Monbiot has a terminal case of liberal self-loathing. Happily he does all of my self-loathing so that I don’t have to.
He’s an elitist self-loathing hypocrite but there’s nothing liberal about Monbiot.
“…there’s nothing liberal about Monbiot.”
The very idea of liberalism seems to offend him. Disgust him, even. (By “liberalism” I mean actual *classical* liberalism, the favouring of individualism, freedom, etc, not the leftist perversion of the term.) Monbiot described his eco-evangelism as “a campaign not for abundance but for austerity… a campaign not for more freedom but for less… a campaign not just against other people, but against ourselves.”
Make of that what you will. To me, that smells like psychodrama.
“Make of that what you will. To me, that smells like psychodrama.”
It smells to me like the battle anthem for the Daleks’ invasion of Earth.
David, I very much like your analysis of the relationship between advertising and desire. Ads help us to know what we want, or at least to give our desire form. The product being advertised may not be quite what we want (as if our desire did come down to any particular thing), but for lack of a better option, it must do. Pseudo-ascetics like Monbiot may be scandalized by this gap; they assume the ideal object of our desires must conform to their sense of the good, although they fail to make a case that competes with a chocolate bar, a video game, a holiday etc. — and they are angered by their impotence. Or perhaps they are horrified by the desire itself, in that it is an expression of individuality (even when — or most when — it is satisfied by commodities available to all), and it often serves no purpose but playfulness.
AC1,
“Mobile phone! I thought before I had one, why do I need that? Now I get separation anxiety.”

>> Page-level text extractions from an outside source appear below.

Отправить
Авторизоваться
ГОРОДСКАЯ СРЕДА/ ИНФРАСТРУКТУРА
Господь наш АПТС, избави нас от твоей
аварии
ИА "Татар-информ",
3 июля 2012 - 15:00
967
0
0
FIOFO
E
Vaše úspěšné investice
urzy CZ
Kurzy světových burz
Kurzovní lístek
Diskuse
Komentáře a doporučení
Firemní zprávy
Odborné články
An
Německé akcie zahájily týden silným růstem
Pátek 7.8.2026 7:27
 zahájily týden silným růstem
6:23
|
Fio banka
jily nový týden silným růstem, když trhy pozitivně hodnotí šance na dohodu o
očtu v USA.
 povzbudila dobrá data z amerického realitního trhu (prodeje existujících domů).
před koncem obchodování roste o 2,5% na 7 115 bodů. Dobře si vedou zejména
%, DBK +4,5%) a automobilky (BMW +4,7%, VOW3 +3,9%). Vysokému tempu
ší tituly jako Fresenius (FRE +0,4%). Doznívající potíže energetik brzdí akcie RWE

I was thinking that, or cars, having spent 10 adult years tethered to public transport. But that’s possession, not advertising, and hence not applicable.
Horace,
“Indeed, but I think George probably should have said that advertising creates “wants” rather than “needs”
My point was that advertising highlights a means or method of satisfying a pre-existing need/want.
clazy,
“…but for lack of a better option, it must do.”

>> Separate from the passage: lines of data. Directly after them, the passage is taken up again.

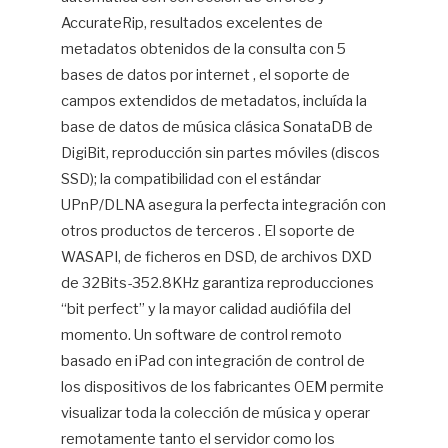
AccurateRip, resultados excelentes de
metadatos obtenidos de la consulta con 5
bases de datos por internet , el soporte de
campos extendidos de metadatos, incluída la
base de datos de música clásica SonataDB de
DigiBit, reproducción sin partes móviles (discos
SSD); la compatibilidad con el estándar
UPnP/DLNA asegura la perfecta integración con
otros productos de terceros . El soporte de
WASAPI, de ficheros en DSD, de archivos DXD
de 32Bits-352.8KHz garantiza reproducciones
“bit perfect” y la mayor calidad audiófila del
momento. Un software de control remoto
basado en iPad con integración de control de
los dispositivos de los fabricantes OEM permite
visualizar toda la colección de música y operar
remotamente tanto el servidor como los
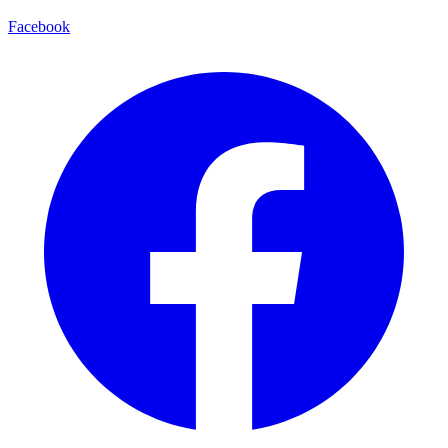
Facebook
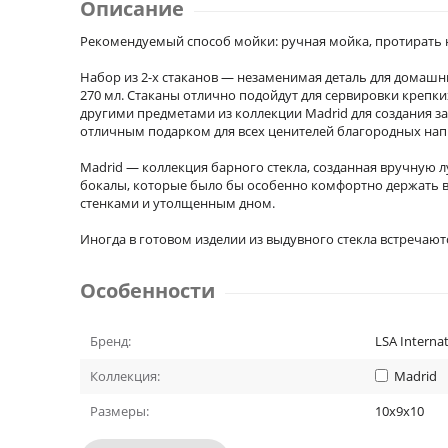
Описание
Рекомендуемый способ мойки: ручная мойка, протирать 
Набор из 2-х стаканов — незаменимая деталь для домашн
270 мл. Стаканы отлично подойдут для сервировки крепки
другими предметами из коллекции Madrid для создания з
отличным подарком для всех ценителей благородных нап
Madrid — коллекция барного стекла, созданная вручную л
бокалы, которые было бы особенно комфортно держать в 
стенками и утолщенным дном.
Иногда в готовом изделии из выдувного стекла встречают
Особенности
Бренд:
LSA Internat
Коллекция:
Madrid
Размеры:
10x9x10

I wouldn’t be so negative here. Good enough now is ofter preferable to perfect later.
Mopping up finished.
Given that advertisements give you knowledge of products, what’s the difference, from a moral perspective, of banning you from information about a product, and banning you from owning the product itself?

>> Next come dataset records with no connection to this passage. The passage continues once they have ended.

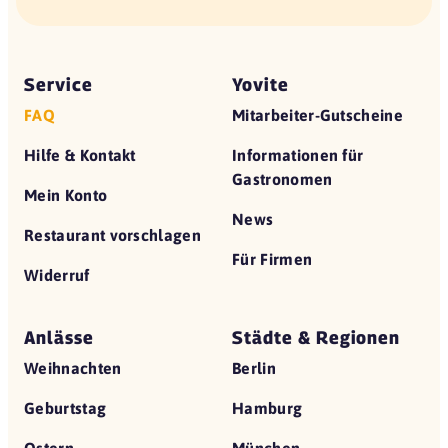
Service
Yovite
FAQ
Mitarbeiter-Gutscheine
Hilfe & Kontakt
Informationen für
Gastronomen
Mein Konto
News
Restaurant vorschlagen
Für Firmen
Widerruf
Anlässe
Städte & Regionen
Weihnachten
Berlin
Geburtstag
Hamburg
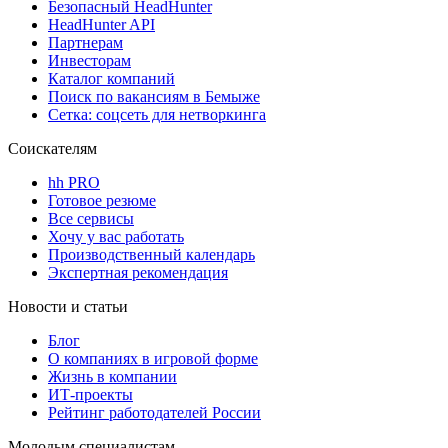
Безопасный HeadHunter
HeadHunter API
Партнерам
Инвесторам
Каталог компаний
Поиск по вакансиям в Бемыже
Сетка: соцсеть для нетворкинга
Соискателям
hh PRO
Готовое резюме
Все сервисы
Хочу у вас работать
Производственный календарь
Экспертная рекомендация
Новости и статьи
Блог
О компаниях в игровой форме
Жизнь в компании
ИТ-проекты
Рейтинг работодателей России
Молодым специалистам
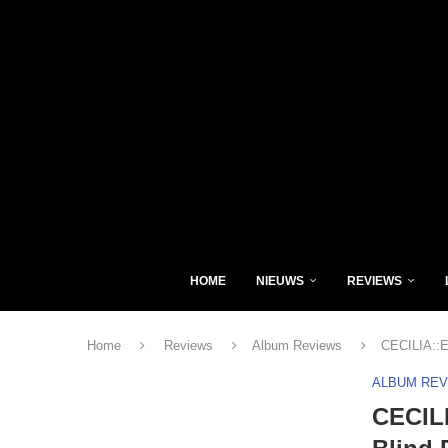
HOME
NIEUWS
REVIEWS
Home
Reviews
Album Reviews
CECILIA::E
ALBUM RE
CECIL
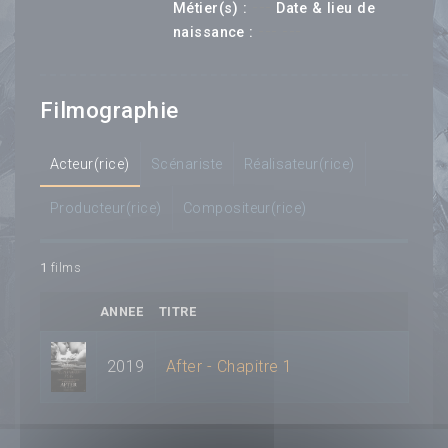
---
Métier(s) :
Date & lieu de
--- ---
naissance :
Filmographie
Acteur(rice)
Scénariste
Réalisateur(rice)
Producteur(rice)
Compositeur(rice)
1
films
ANNEE
TITRE
2019
After - Chapitre 1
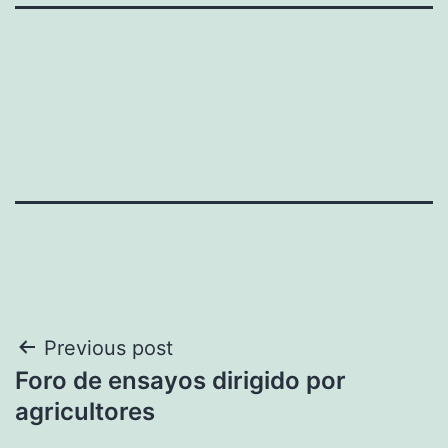
Navegación
Previous post
Foro de ensayos dirigido por
de
agricultores
entradas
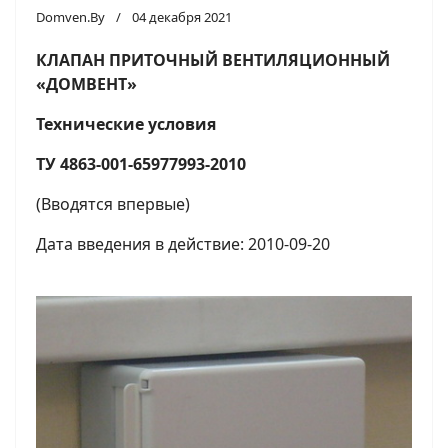
Domven.By
04 декабря 2021
КЛАПАН ПРИТОЧНЫЙ ВЕНТИЛЯЦИОННЫЙ
«ДОМВЕНТ»
Технические условия
ТУ 4863-001-65977993-2010
(Вводятся впервые)
Дата введения в действие: 2010-09-20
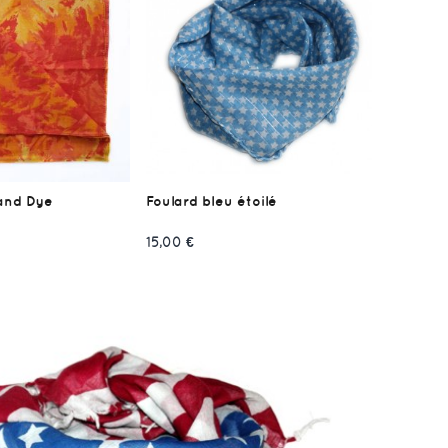
and Dye
Foulard bleu étoilé
15,00 €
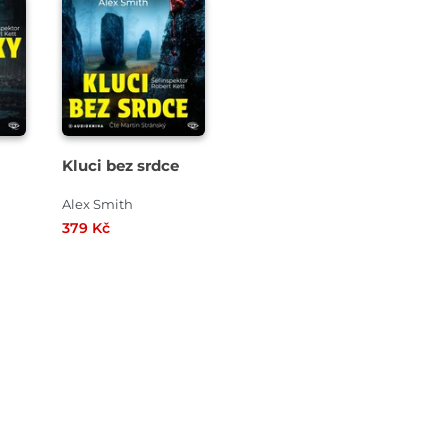
Kluci bez srdce
Alex Smith
379 Kč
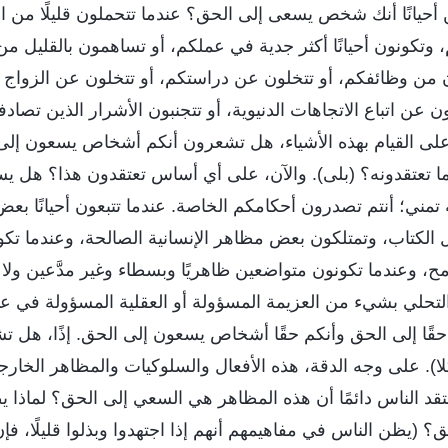
انًا أنك شخص يسعى إلى الحق؟ عندما تتحملون قليلًا من المع
وتكونون أحيانًا أكثر جدية في عملكم، أو تساهمون بالقليل من 
ون من وظائفكم، أو تتخلون عن دراستكم، أو تتخلون عن الزواج
ن عن اتباع الاتجاهات الدنيوية، أو تتجنبون الأشرار الذين تصاد
 على القيام بهذه الأشياء، هل تشعرون أنكم أشخاص يسعون إل
ا تعتقدونه؟ (بلى). والآن، على أي أساس تعتقدون هذا؟ هل يس
ه تمني؛ أنتم تصدرون أحكامكم الخاصة. عندما تتبعون أحيانًا بع
 الكتاب، وتمتلكون بعض مظاهر الإنسانية الصالحة، وعندما تك
مح، وعندما تكونون متواضعين ظاهريًا وبسطاء وغير مدَّعين ولا 
لتحلي بشيء من العزيمة المسؤولة أو العقلية المسؤولة في عم
حقًا إلى الحق وأنكم حقًا أشخاص يسعون إلى الحق. إذًا، هل 
ا). على وجه الدقة، هذه الأفعال والسلوكيات والمظاهر الخا
يعتقد الناس دائمًا أن هذه المظاهر هي السعي إلى الحق؟ لماذا يظ
 (يظن الناس في مفاهيمهم أنهم إذا اجتهدوا وبذلوا قليلًا، ف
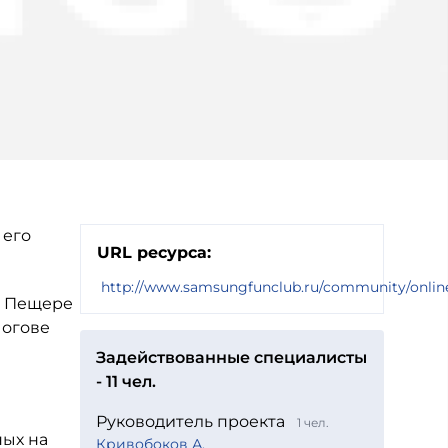
 его
URL ресурса:
http://www.samsungfunclub.ru/community/onlin
в Пещере
Логове
Задействованные специалисты
- 11 чел.
Руководитель проекта
1 чел.
ных на
Кривобоков А.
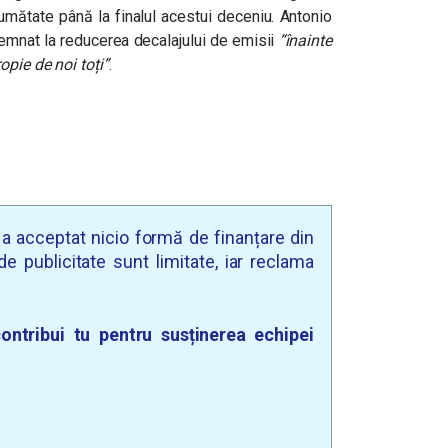
umătate până la finalul acestui deceniu. Antonio
demnat la reducerea decalajului de emisii
“
înainte
pie de noi toți”
.
u a acceptat nicio formă de finanțare din
e publicitate sunt limitate, iar reclama
ontribui tu pentru susținerea echipei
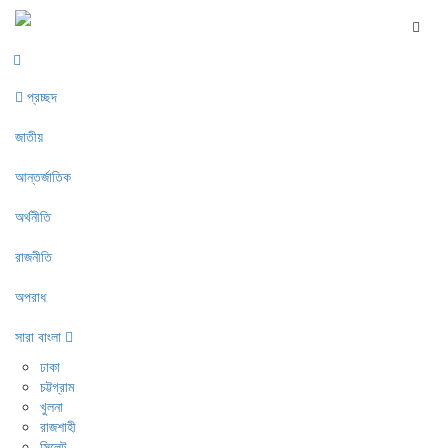
প্রচ্ছদ
জাতীয়
আন্তর্জাতিক
অর্থনীতি
রাজনীতি
অপরাধ
সারা বাংলা
ঢাকা
চট্টগ্রাম
খুলনা
রাজশাহী
সিলেট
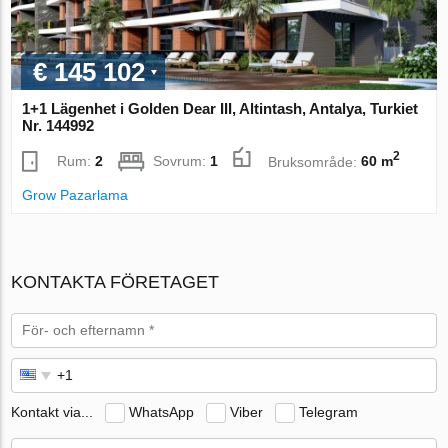
€ 145 102
1+1 Lägenhet i Golden Dear III, Altintash, Antalya, Turkiet
Nr. 144992
2
Rum:
2
Sovrum:
1
Bruksområde:
60 m
Grow Pazarlama
KONTAKTA FÖRETAGET
Kontakt via...
WhatsApp
Viber
Telegram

Monbiot is sui generis, but only inasmuch as he is an extreme outlier on that ghastly strain of modern excrescences: the Trendy Vicar with jackboots underneath his cassock. He’d have been right at home in the Deutsche Evangelische Kirche during the 30’s (foes of the Nazis more from a turf-war perspective rather than any overriding ideological antagonism).
“Monbiot is sui generis…”
What’s remarkable is how commonplace Monbiot’s line in hyperbole is. Yes, he sounds unhinged with his blather about “the blackened waste of consumer frenzy,” etc; but quite a few of his Guardian colleagues make very similar noises. The anhedonic hypocrite Oliver James springs to mind. Or Madeleine Bunting, who frets about “hyper-frantic consumerism” and “our preoccupation with things; our ever more desperate dependence on stimulants from alcohol to porn.”
It’s hard to gauge extremism in such company.
Bunting and James are crashingly monomaniacal (and strike one as highly unpleasant to boot), but for utter, unalloyed hair-shirted Tartuffery, old Georges is the cynosure, the Moonbat di tutti Moonbatti. At least with the former I feel there might be some last crevice of sense into which one could hammer a piton on which to hang a rational counter-argument, but the edifice of Monbiot’s lunacy rises vast and sheer, entirely unblemished by reason.
An excellent piece. Thanks very much for this.